Every nine years for as long as I can remember, the Minoans order the Athenians to send them seven boys and seven girls to be sacrificed. They aren't killed for a god, though. They're eaten by the Minotaur.
The Minotaur is half man, half bull. His fur is matted with filth and blood. He wields an axe, but he doesn't need it; his victims are defenseless against him. I am one of them.
My name is Kalista. I come from a long line of wealthy merchants. Out of all of the children of Athens, I seemed the least likely to be picked for sacrifice. But, nevertheless, I was first in line on the list. I wasn't the only unusual choice, though. Theseus, King Aegeus's son, was also picked.
We had to travel to Crete by boat. With its lush green forests and dramatic cliffs, one may be tricked into thinking that this is a happy, peaceful island, but it's filled with savages. I used to hear stories that the Minoans were cannibals and ate their own servants. That wasn't really a good omen for us.
We were kept in separate holding cells for a few days, then taken to the entrance of the Labyrinth.
The Labyrinth is a dark, dismal place. It echoes the complex twists and turns of the human mind. Blood of past sacrifices runs down the walls like rain and pools on the floor. The stench of decay and mold hangs in the humid air and makes you sick to your stomach. You soon become delusional with hunger and thirst; the only water here is your own sweat. The smooth walls seem to close in on you and there is no light. The more you wander, the more insane you become.
When we first entered this endless maze, we split up, since a large group of us would be an easy target for the Minotaur. So now my only companion is Echo. She tells me what has happened to some of the others by repeating their terrified screams and cries for help.
I know that I'm going to die soon but I can't help but having this strange hope that I might live. Maybe I am going insane...
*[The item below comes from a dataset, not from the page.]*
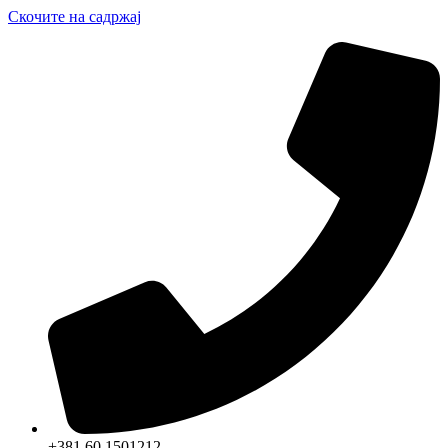
Скочите на садржај
+381 60 1501212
"Stop that, Kalista," I hear myself say, "Having hope doesn't equal insanity."
"Yes it does!" I answer, "I'm going to die no matter what. We all are."
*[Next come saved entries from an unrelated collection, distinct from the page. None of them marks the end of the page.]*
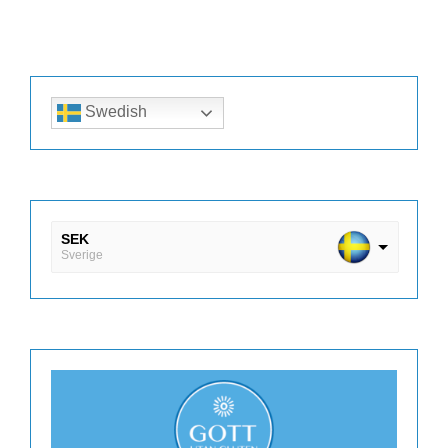
Swedish
SEK
Sverige
DKK
Danmark
EUR
Finland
"Why do you have to be so negative?"
"Hmm.... Let's see.... I'm going to die!"
"You aren't getting my point, Kalista! What I'm trying to say is..."
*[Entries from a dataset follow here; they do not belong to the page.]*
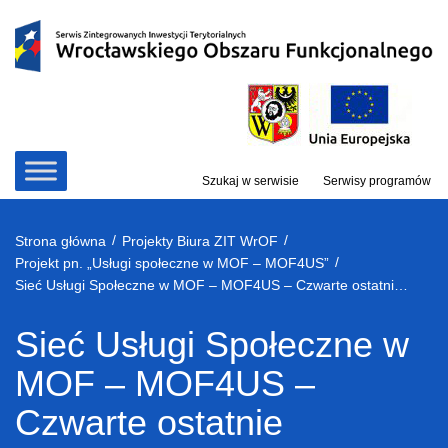
Przejdź
do
treści
Szukaj w serwisie
Serwisy programów
/
/
Strona główna
Projekty Biura ZIT WrOF
/
Projekt pn. „Usługi społeczne w MOF – MOF4US”
Sieć Usługi Społeczne w MOF – MOF4US – Czwarte ostatnie spotkanie online dedykowane Edukacji
Sieć Usługi Społeczne w
MOF – MOF4US –
Czwarte ostatnie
I round the corner and see the Minotaur. He is leaning against a wall, devouring the remains of a girl named Calliope. I know that it's her because the seashell necklace she used to wear has been cast aside and now lies in a pool of blood alongside the Minotaur's axe. I slowly shrink back into the shadows, praying to the gods that he doesn't see me.
As I inch backwards, I slip on something round and slimy– I think it's a bone. I let out a little yelp of pain as my tailbone meets the stone floor. The Minotaur looks up, disturbed from his meal.
Oh, great, her again, he's probably thinking. We had crossed paths twice before, but he had always been to full to follow me. Calliope wasn't very plump, so she was probably only the appetizer tonight. And I think I know who's going to be the main course.
The Minotaur drags himself upright and grabs his axe. He begins to slowly move towards me, grunting and swinging his axe as he comes closer. He stops right above me and looks down. His warm breath hits me in the face. He reeks of rotten meat and sweat. I hide my face in my hands and whimper. For a girl of fifteen, I'm not very strong.
My family was devastated when I was picked. My mother cried and held me in her arms for what seemed like an hour. My father didn't show any emotions, but I knew he was sad. My little brother came and hugged my leg.
"You coming back soon, Kali?" he asked. Of course, I couldn't tell him, "No. I'm going to be eaten by some blood-thirsty creature", so I just nodded my head and smiled.
I'm not aware of the noises in the little chamber until I get on the boat to Crete. The memory vanishes from my head and is replaced by darkness. I wonder why the room is darker then it should be, until I remember that I had covered my eyes with my hands.
Many different noises bounce off the chamber walls: grunts, the clang of metal, scratching, and moans of pain. Then all is silent. A huge thud resonates through the room, as if the sun has fallen on to the Earth.
I slowly open my eyes. Theseus is standing over the dead body of the Minotaur. He holds a bloody sword and is gasping for breath.
"Is he dead?" I whisper.
"I think so," Theseus replies. He walks over to me and holds out his hand. I take it and he helps me up.
"So what good does that do? We're still stuck down here."
"I wouldn't be so sure." He holds out a bloody ball of string.
"What is that?"
"I tied one end to the door so that I could find my way back. A girl named Ariadne gave it to me. She also gave me this sword." He holds up the sword.
"But the door's locked shut and..."
"I know that! Just don't question the string!"
I follow him out of the chamber. We use the string to guide us through the Labyrinth. Two others, a girl named Ilyssa and a boy named Macarios, have found us and are following closely behind. It takes hours, but we finally reach the trapdoor.
"So now what?" I ask.
Theseus pushes on the door and, strangely, it's not locked. They must have thought that we were long dead. He climbs through the opening first and we follow, into the morning sunlight.